This is the campaign we spent 3 years waiting for?

METRO LOGO GREEN

What to make of Liberal leader Stephen McNeil’s plan to save taxpayers money by making Nova Scotia Power responsible for (and responsible for footing the bill for) what is now the regulated, arms’ length, non-profit — and working very well, thank you all the same — energy-reducing agency known as Efficiency Nova Scotia?

The reality is that funding for the agency comes from a levy on our power bill. If NSP was required to “pay” for its own energy efficiency, that levy would simply be tacked on to our power rates instead, probably invisibly and almost certainly creating yet another profit centre for our private public utility.

More to the point, do we really want Nova Scotia Power — the chicken in charge of creating electrical demand — to take control the hen house of encouraging energy efficiency? Can you say conflict of interest?

According to its website, Efficiency Nova Scotia’s various conservation programs have so far cut our annual provincial electricity load demand by 4.3 per cent, a not insignificant decrease at a time of steadily increasing power rates.

If McNeil’s proposal is from the if-it’s-not-broke-make-it-worse school of governing, Jamie Baillie’s plan to totally eliminate corporate taxes on small businesses enters stage right from the trickle down, if-it’s-never-worked-let’s-keep-trying-it-again-anyway graduate school of Reaganesque poli-nomics.

While Baillie over-heatedly accuses the NDP of driving us down the road to Detroit-style ruin, the Tories fiscal plan not only doesn’t cut our debt — the ultimate cause of Detroit’s bankruptcy default — but his corporate catering simply shifts more of the burden of providing important public services into the lap of ordinary taxpayers — or eliminates those services altogether.

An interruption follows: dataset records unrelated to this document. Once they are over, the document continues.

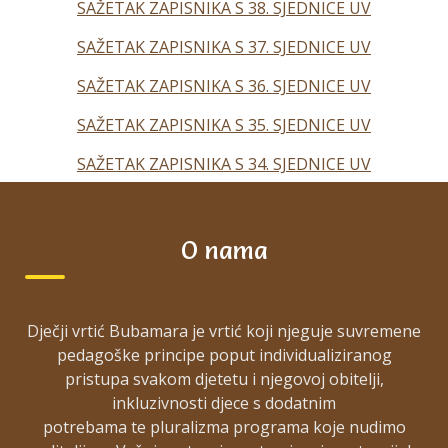
SAŽETAK ZAPISNIKA S 38. SJEDNICE UV
SAŽETAK ZAPISNIKA S 37. SJEDNICE UV
SAŽETAK ZAPISNIKA S 36. SJEDNICE UV
SAŽETAK ZAPISNIKA S 35. SJEDNICE UV
SAŽETAK ZAPISNIKA S 34. SJEDNICE UV
SAŽETAK ZAPISNIKA S 33. SJEDNICE UV
SAŽETAK ZAPISNIKA S 32. SJEDNICE UV
O nama
SAŽETAK ZAPISNIKA S 31. SJEDNICE UV
SAŽETAK ZAPISNIKA S 30. SJEDNICE UV
Dječji vrtić Bubamara je vrtić koji njeguje suvremene
pedagoške principe poput individualiziranog
SAŽETAK ZAPISNIKA S 29. SJEDNICE UV
pristupa svakom djetetu i njegovoj obitelji,
SAŽETAK ZAPISNIKA S 28. SJEDNICE UV
inkluzivnosti djece s dodatnim
potrebama te pluralizma programa koje nudimo
SAŽETAK ZAPISNIKA S 27. SJEDNICE UV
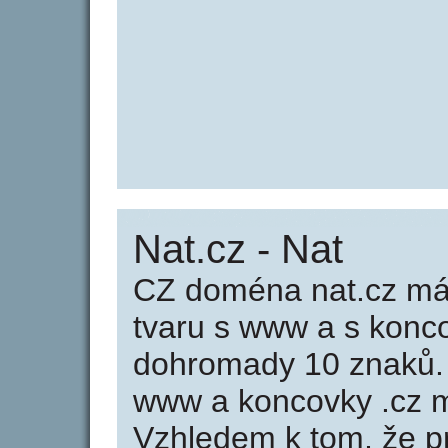
Nat.cz - Nat
CZ doména nat.cz má 
tvaru s www a s konc
dohromady 10 znaků.
www a koncovky .cz m
Vzhledem k tom, že p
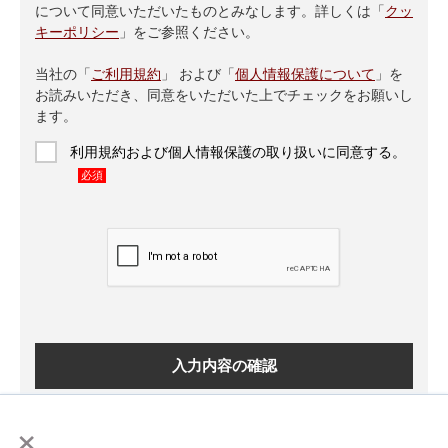
について同意いただいたものとみなします。詳しくは「
クッ
キーポリシー
」をご参照ください。
当社の「
ご利用規約
」 および「
個人情報保護について
」を
お読みいただき、同意をいただいた上でチェックをお願いし
ます。
利用規約および個人情報保護の取り扱いに同意する。
必須
×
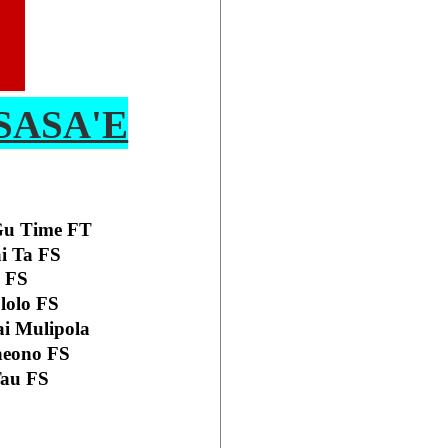
 SASA'E
 Gu Time FT
i Ta FS
a FS
lolo FS
i Mulipola
aeono FS
Tau FS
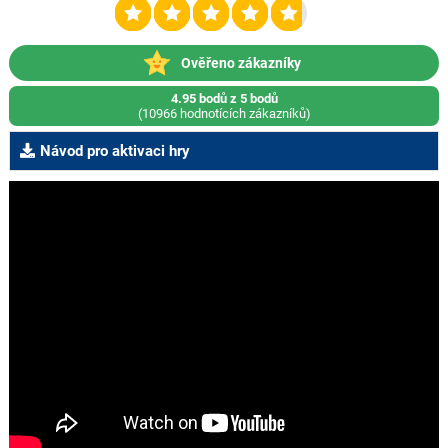
Ověřeno zákazníky
4.95 bodů z 5 bodů
(10966 hodnotících zákazníků)
Návod pro aktivaci hry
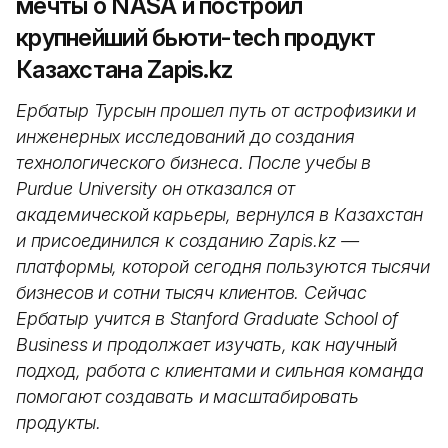
мечты о NASA и построил
крупнейший бьюти-tech продукт
Казахстана Zapis.kz
Ербатыр Турсын прошел путь от астрофизики и
инженерных исследований до создания
технологического бизнеса. После учебы в
Purdue University он отказался от
академической карьеры, вернулся в Казахстан
и присоединился к созданию Zapis.kz —
платформы, которой сегодня пользуются тысячи
бизнесов и сотни тысяч клиентов. Сейчас
Ербатыр учится в Stanford Graduate School of
Business и продолжает изучать, как научный
подход, работа с клиентами и сильная команда
помогают создавать и масштабировать
продукты.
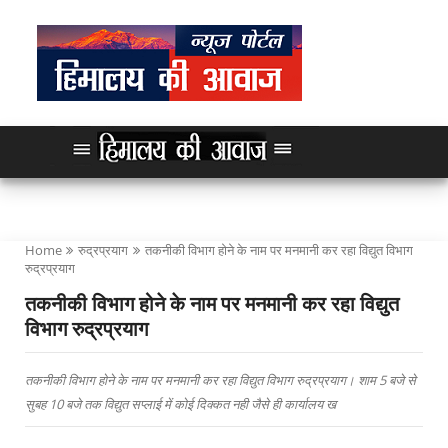
Home
रुद्रप्रयाग
तकनीकी विभाग होने के नाम पर मनमानी कर रहा विद्युत विभाग
रुद्रप्रयाग
तकनीकी विभाग होने के नाम पर मनमानी कर रहा विद्युत
विभाग रुद्रप्रयाग
तकनीकी विभाग होने के नाम पर मनमानी कर रहा विद्युत विभाग रुद्रप्रयाग। शाम 5 बजे से
सुबह 10 बजे तक विद्युत सप्लाई में कोई दिक्कत नही जैसे ही कार्यालय ख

Meanwhile the NDP, which delights in donning the mantle of budget-balancing, prudent financial managers when it suits them, has been spending for months as if there will be no tomorrow — and certainly no next term plan in which to keep those painfully balanced books in the black. The NDP can’t again claim it didn’t know the true state of the province’s finances.

It is disheartening to realize that — with all the time our political parties had to prepare for the inevitability of this campaign — they had so little of thought-through substance to offer during its first week. Let’s hope this week is better.